El detalle: venía descalza. Pero había otro: el uniforme.

Traía, en primer lugar, un abrigo de lana negra sobre el que se derramaba como la luz todo su pelo blanco en bucles ordenados, inmóviles. El rostro se delineaba con un maquillaje exacto de mujer.

Guardé la debida distancia mientras se despojaba del abrigo y lo arrojaba al suelo.

Los detalles: nada puede hacerse contra ellos, son como la absoluta perfección de las líneas de una gema.

La geometría de los detalles hermosos es lo que me abruma de ella. Arrojó el abrigo al suelo y colocó las manos tras la espalda. Quisiera compartir esa imagen: permaneció de pie frente a mí con las piernas juntas, muy juntas, el torso erguido, las manos en la espalda, mostrando su uniforme blanquiazul, una chaqueta limpia de marinero con las mangas anchas atravesadas por líneas blancas y el cuello con un pañuelo holgado. El uniforme, la chaqueta blanquiazul de marinero. Nada más. La longitud de la prenda impedía descubrir de inmediato que estaba completamente desnuda debajo: había caminado así por la calle, con el abrigo y la chaqueta, y se había descalzado en el umbral, antes de entrar en casa, tal como suele hacer en el ritual.
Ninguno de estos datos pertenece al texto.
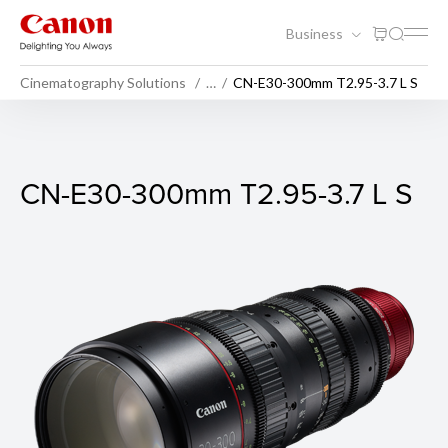
Business
Cinematography Solutions
…
CN-E30-300mm T2.95-3.7 L S
CN-E30-300mm T2.95-3.7 L
CN-E30-300mm T2.95-3.7 L S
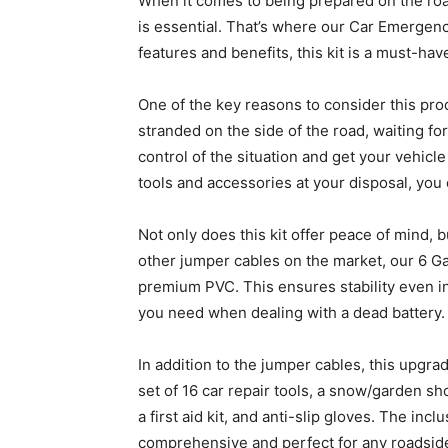
When it comes to being prepared on the ro
is essential. That’s where our Car Emergenc
features and benefits, this kit is a must-hav
One of the key reasons to consider this prod
stranded on the side of the road, waiting for
control of the situation and get your vehicl
tools and accessories at your disposal, you
Not only does this kit offer peace of mind, b
other jumper cables on the market, our 6 
premium PVC. This ensures stability even in
you need when dealing with a dead battery.
In addition to the jumper cables, this upg
set of 16 car repair tools, a snow/garden sho
a first aid kit, and anti-slip gloves. The inc
comprehensive and perfect for any roadside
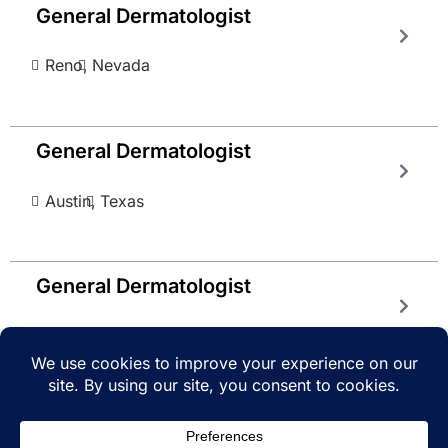
General Dermatologist
Reno,
Nevada
General Dermatologist
Austin,
Texas
General Dermatologist
Gainseville,
Georgia
© 2025 iRecruitMD All rights reserved. Website
managed by
EMTCC.net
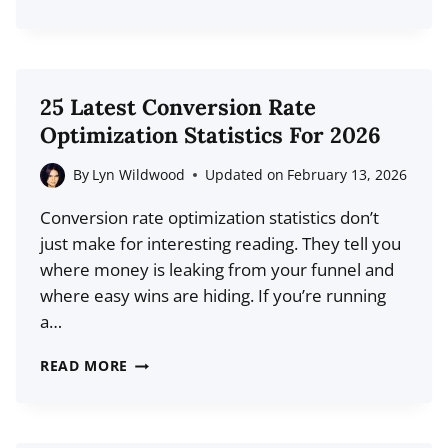
PROVEN
BLOG
POST
IDEAS
25 Latest Conversion Rate
TO
Optimization Statistics For 2026
BOOST
YOUR
By
Lyn Wildwood
Updated on
February 13, 2026
TRAFFIC
Conversion rate optimization statistics don’t
just make for interesting reading. They tell you
where money is leaking from your funnel and
where easy wins are hiding. If you’re running
a…
25
READ MORE
LATEST
CONVERSION
RATE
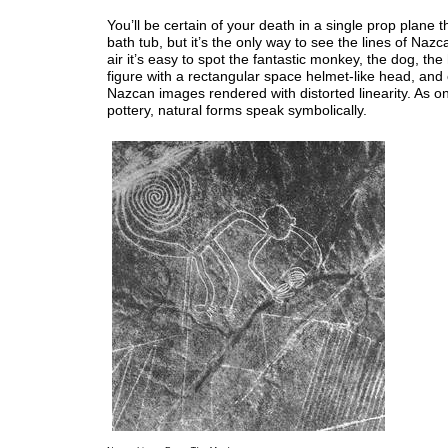
You’ll be certain of your death in a single prop plane t
bath tub, but it’s the only way to see the lines of Naz
air it’s easy to spot the fantastic monkey, the dog, th
figure with a rectangular space helmet-like head, and 
Nazcan images rendered with distorted linearity. As on
pottery, natural forms speak symbolically.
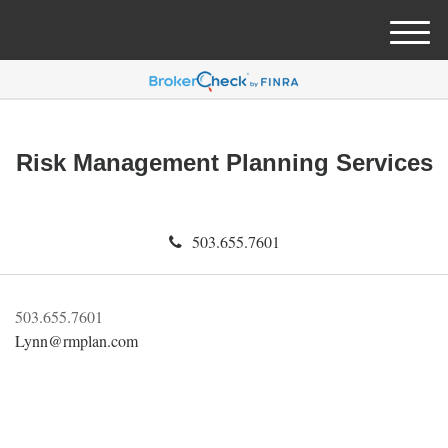
M
e
n
u
Risk Management Planning Services
503.655.7601
503.655.7601
Lynn@rmplan.com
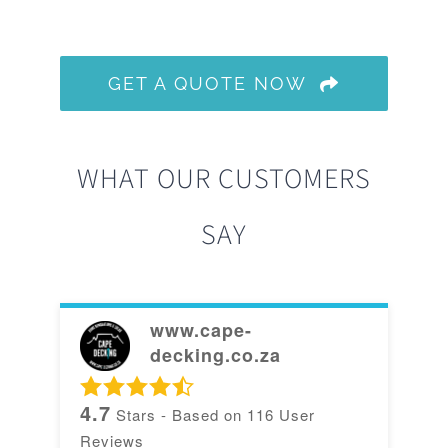
GET A QUOTE NOW
WHAT OUR CUSTOMERS
SAY
www.cape-
decking.co.za
4.7
Stars - Based on
116
User
Reviews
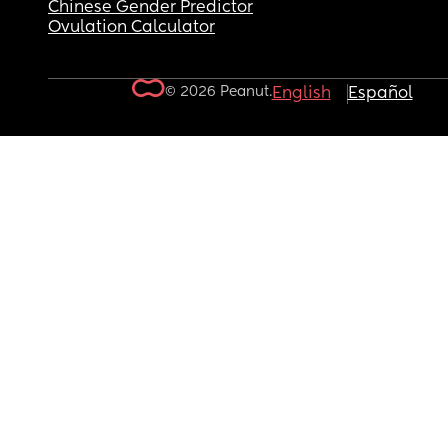
Chinese Gender Predictor
Ovulation Calculator
© 2026 Peanut.
English
Español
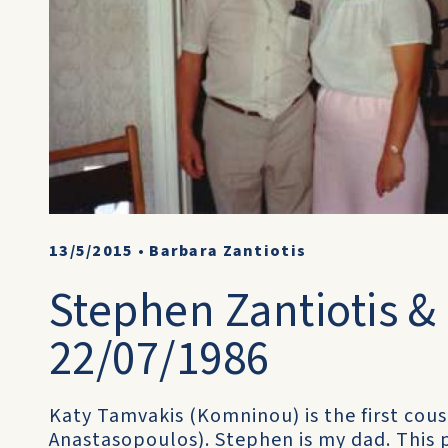
13/5/2015
•
Barbara Zantiotis
Stephen Zantiotis &
22/07/1986
Katy Tamvakis (Komninou) is the first cou
Anastasopoulos). Stephen is my dad. This 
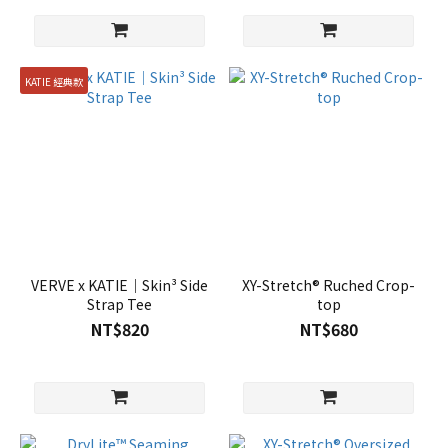
KATIE 經典款
VERVE x KATIE｜Skin³ Side
XY-Stretch® Ruched Crop-
Strap Tee
top
NT$820
NT$680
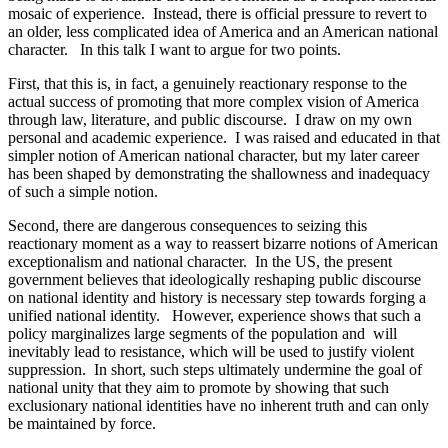
mosaic of experience. Instead, there is official pressure to revert to
an older, less complicated idea of America and an American national
character. In this talk I want to argue for two points.
First, that this is, in fact, a genuinely reactionary response to the
actual success of promoting that more complex vision of America
through law, literature, and public discourse. I draw on my own
personal and academic experience. I was raised and educated in that
simpler notion of American national character, but my later career
has been shaped by demonstrating the shallowness and inadequacy
of such a simple notion.
Second, there are dangerous consequences to seizing this
reactionary moment as a way to reassert bizarre notions of American
exceptionalism and national character. In the US, the present
government believes that ideologically reshaping public discourse
on national identity and history is necessary step towards forging a
unified national identity. However, experience shows that such a
policy marginalizes large segments of the population and will
inevitably lead to resistance, which will be used to justify violent
suppression. In short, such steps ultimately undermine the goal of
national unity that they aim to promote by showing that such
exclusionary national identities have no inherent truth and can only
be maintained by force.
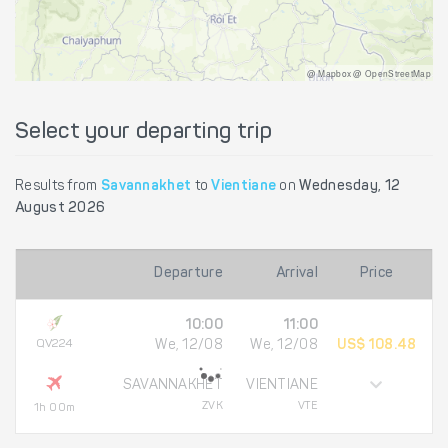
@ Mapbox @ OpenStreetMap
Select your departing trip
Results from
Savannakhet
to
Vientiane
on
Wednesday, 12
August 2026
Departure
Arrival
Price
10:00
11:00
QV224
We, 12/08
We, 12/08
US$ 108.48
SAVANNAKHET
VIENTIANE
ZVK
VTE
1h 00m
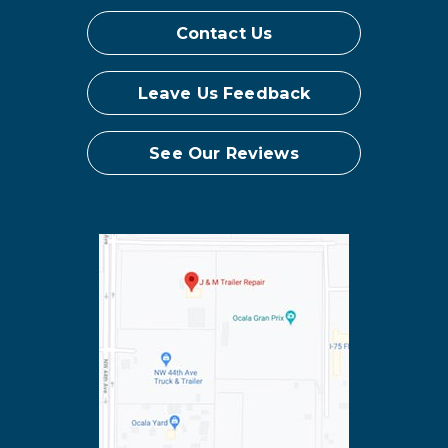
Contact Us
Leave Us Feedback
See Our Reviews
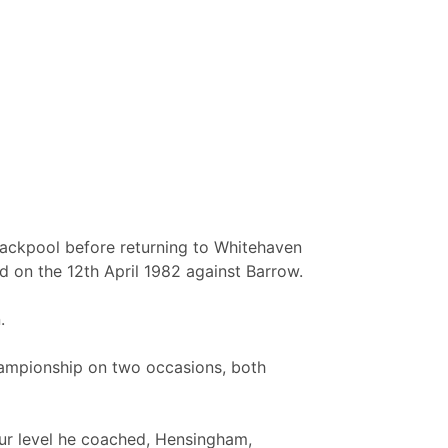
lackpool before returning to Whitehaven
d on the 12th April 1982 against Barrow.
.
hampionship on two occasions, both
ur level he coached, Hensingham,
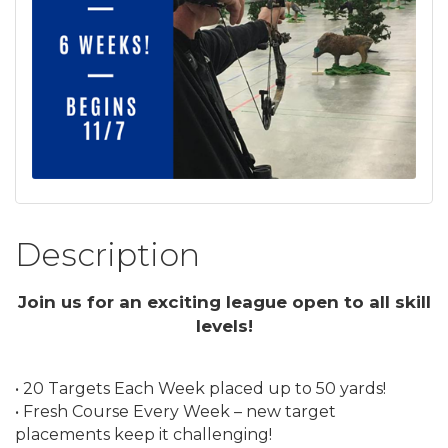
Description
Join us for an exciting league open to all skill
levels!
• 20 Targets Each Week placed up to 50 yards!
• Fresh Course Every Week – new target
placements keep it challenging!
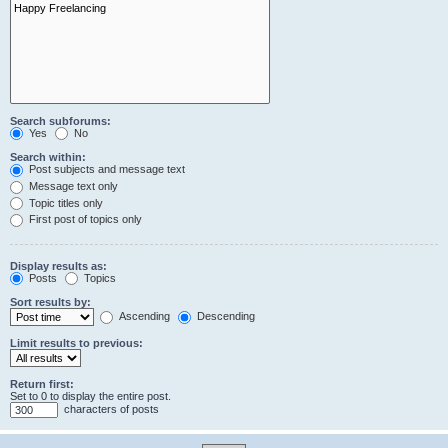
Search subforums:
Yes
No
Search within:
Post subjects and message text
Message text only
Topic titles only
First post of topics only
Display results as:
Posts
Topics
Sort results by:
Ascending
Descending
Limit results to previous:
Return first:
Set to 0 to display the entire post.
characters of posts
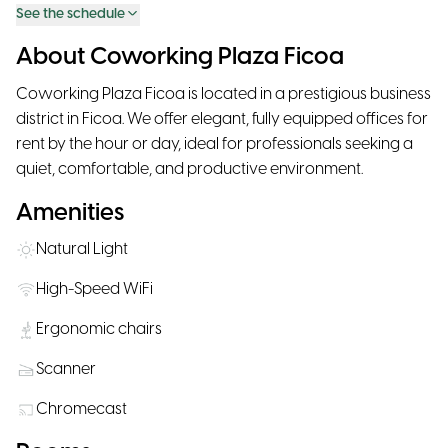
See the schedule
About Coworking Plaza Ficoa
Coworking Plaza Ficoa is located in a prestigious business
district in Ficoa. We offer elegant, fully equipped offices for
rent by the hour or day, ideal for professionals seeking a
quiet, comfortable, and productive environment.
Amenities
Natural Light
High-Speed WiFi
Ergonomic chairs
Scanner
Chromecast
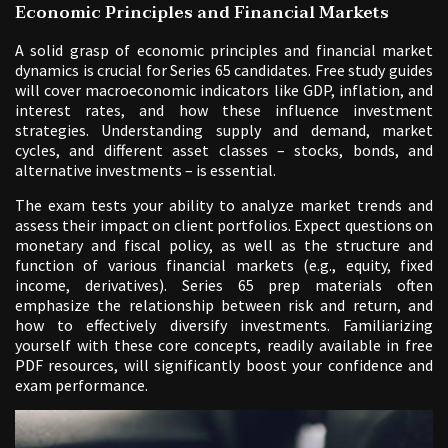
Economic Principles and Financial Markets
A solid grasp of economic principles and financial market
dynamics is crucial for Series 65 candidates. Free study guides
will cover macroeconomic indicators like GDP, inflation, and
interest rates, and how these influence investment
strategies. Understanding supply and demand, market
cycles, and different asset classes – stocks, bonds, and
alternative investments – is essential.
The exam tests your ability to analyze market trends and
assess their impact on client portfolios. Expect questions on
monetary and fiscal policy, as well as the structure and
function of various financial markets (e.g., equity, fixed
income, derivatives). Series 65 prep materials often
emphasize the relationship between risk and return, and
how to effectively diversify investments. Familiarizing
yourself with these core concepts, readily available in free
PDF resources, will significantly boost your confidence and
exam performance.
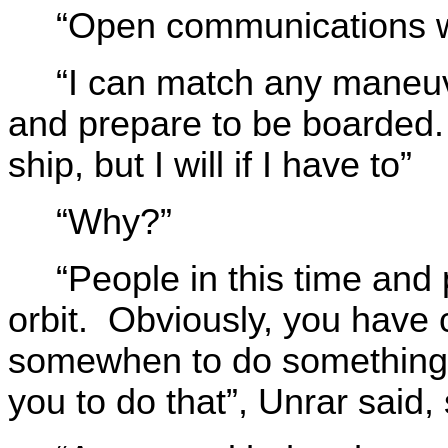
“Open communications wi
“I can match any maneu
and prepare to be boarded.
ship, but I will if I have to”
“Why?”
“People in this time and 
orbit. Obviously, you hav
somewhen to do something t
you to do that”, Unrar said, 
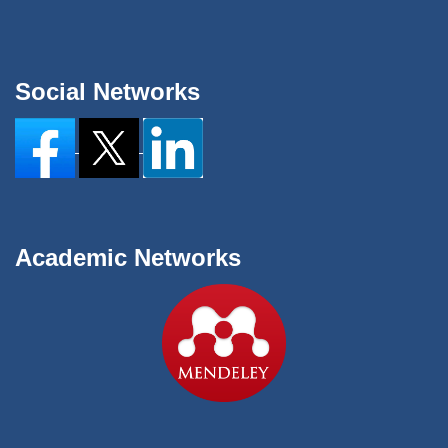
Social Networks
Academic Networks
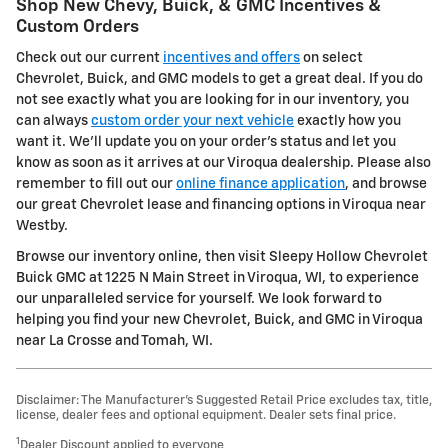
Shop New Chevy, Buick, & GMC Incentives &
Custom Orders
Check out our current
incentives and offers
on select
Chevrolet, Buick, and GMC models to get a great deal. If you do
not see exactly what you are looking for in our inventory, you
can always
custom order your next vehicle
exactly how you
want it. We'll update you on your order's status and let you
know as soon as it arrives at our Viroqua dealership. Please also
remember to fill out our
online finance application
, and browse
our great Chevrolet lease and financing options in Viroqua near
Westby.
Browse our inventory online, then visit Sleepy Hollow Chevrolet
Buick GMC at 1225 N Main Street in Viroqua, WI, to experience
our unparalleled service for yourself. We look forward to
helping you find your new Chevrolet, Buick, and GMC in Viroqua
near La Crosse and Tomah, WI.
Disclaimer: The Manufacturer’s Suggested Retail Price excludes tax, title,
license, dealer fees and optional equipment. Dealer sets final price.
1
Dealer Discount applied to everyone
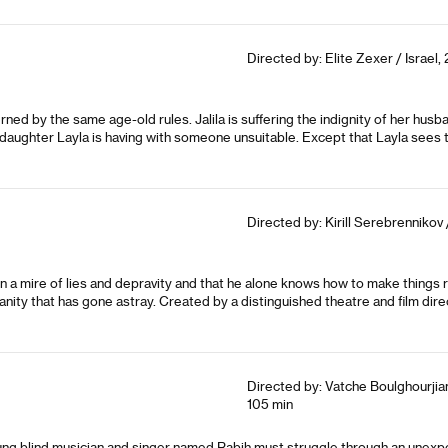
Directed by: Elite Zexer / Israel,
governed by the same age-old rules. Jalila is suffering the indignity of her 
r daughter Layla is having with someone unsuitable. Except that Layla sees
Directed by: Kirill Serebrennikov 
in a mire of lies and depravity and that he alone knows how to make things
anity that has gone astray. Created by a distinguished theatre and film direc
Directed by: Vatche Boulghourjia
105 min
ung blind musician and singer named Rabih must struggle through an unexpect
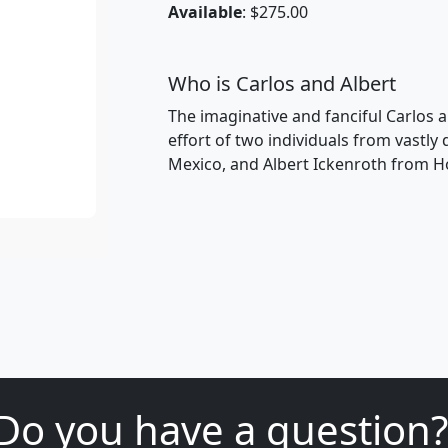
Available
: $275.00
Who is Carlos and Albert
The imaginative and fanciful Carlos a
effort of two individuals from vastly
Mexico, and Albert Ickenroth from H
Do you have a question?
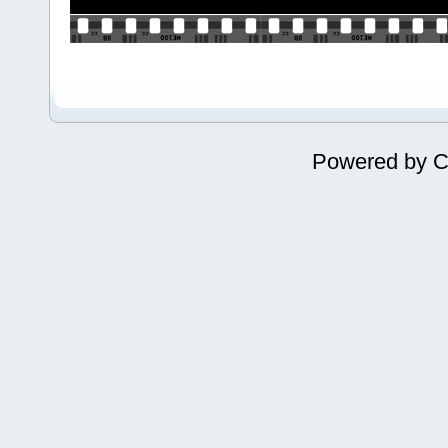
Powered by
C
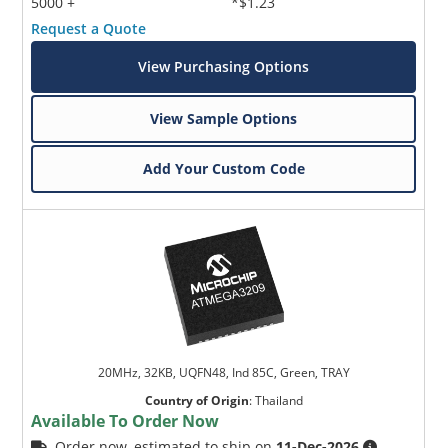
5000 +
*$1.23
Request a Quote
View Purchasing Options
View Sample Options
Add Your Custom Code
20MHz, 32KB, UQFN48, Ind 85C, Green, TRAY
Country of Origin
:
Thailand
Available To Order Now
Order now, estimated to ship on
11-Dec-2026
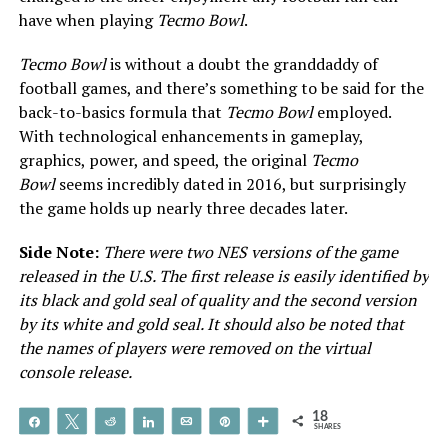
have when playing
Tecmo Bowl
.
Tecmo Bowl
is without a doubt the granddaddy of
football games, and there’s something to be said for the
back-to-basics formula that
Tecmo Bowl
employed.
With technological enhancements in gameplay,
graphics, power, and speed, the original
Tecmo
Bowl
seems incredibly dated in 2016, but surprisingly
the game holds up nearly three decades later.
Side Note:
There were two NES versions of the game
released in the U.S. The first release is easily identified by
its black and gold seal of quality and the second version
by its white and gold seal. It should also be noted that
the names of players were removed on the virtual
console release.
18
Share
Tweet
Reddit
Share
Email
Pin
More
SHARES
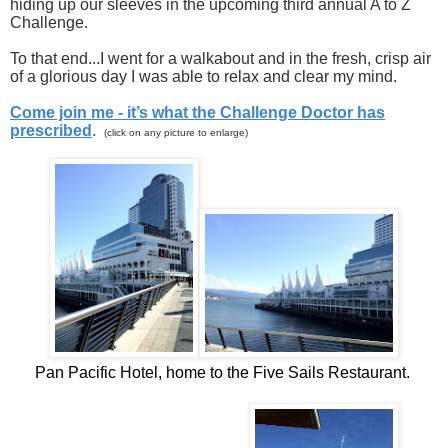
hiding up our sleeves in the upcoming third annual A to Z
Challenge.
To that end...I went for a walkabout and in the fresh, crisp air
of a glorious day I was able to relax and clear my mind.
Come join me - it’s what the Challenge Doctor has
prescribed
.
(click on any picture to enlarge)
Pan Pacific Hotel, home to the Five Sails Restaurant.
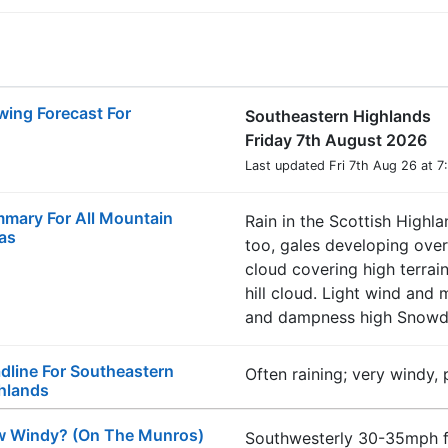
wing Forecast For
Southeastern Highlands
Friday 7th August 2026
Last updated Fri 7th Aug 26 at 
mary For All Mountain
Rain in the Scottish Highla
as
too, gales developing over
cloud covering high terrai
hill cloud. Light wind and
and dampness high Snowdo
dline For Southeastern
Often raining; very windy,
hlands
 Windy? (On The Munros)
Southwesterly 30-35mph f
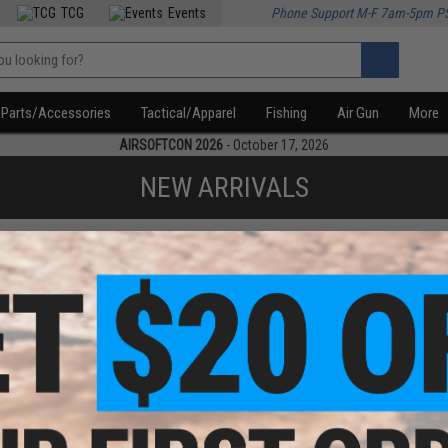
TCG
Events
Phone Support M-F 7am-5pm P
Parts/Accessories
Tactical/Apparel
Fishing
Air Gun
More
AIRSOFTCON 2026
- October 17, 2026
NEW ARRIVALS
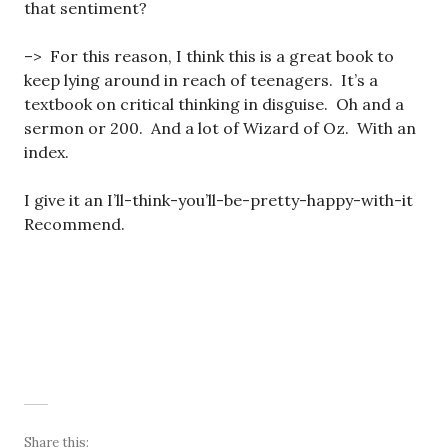
that sentiment?
–> For this reason, I think this is a great book to
keep lying around in reach of teenagers. It’s a
textbook on critical thinking in disguise. Oh and a
sermon or 200. And a lot of Wizard of Oz. With an
index.
I give it an I’ll-think-you’ll-be-pretty-happy-with-it
Recommend.
Share this:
La rodeé mientras ella continuaba inmóvil: sus piernas absolutamente desnudas, la chaqueta formal por encima, con hombreras rectas y ultramares, un. ancla dorada en cada una; pero sus piernas largas, delgadas, desnudas; por delante el atisbo asombroso del sexo bajo los botones dorados y la tela planchada y blanca; por detrás, las dos líneas del final de sus nalgas reuniéndose con simetría tranquila en el centro; más arriba los fal~ones cortados de la chaqueta, dos botones dorados en su espalda, las puntas de los últimos cabellos de nieve en vertical rozando esos botones.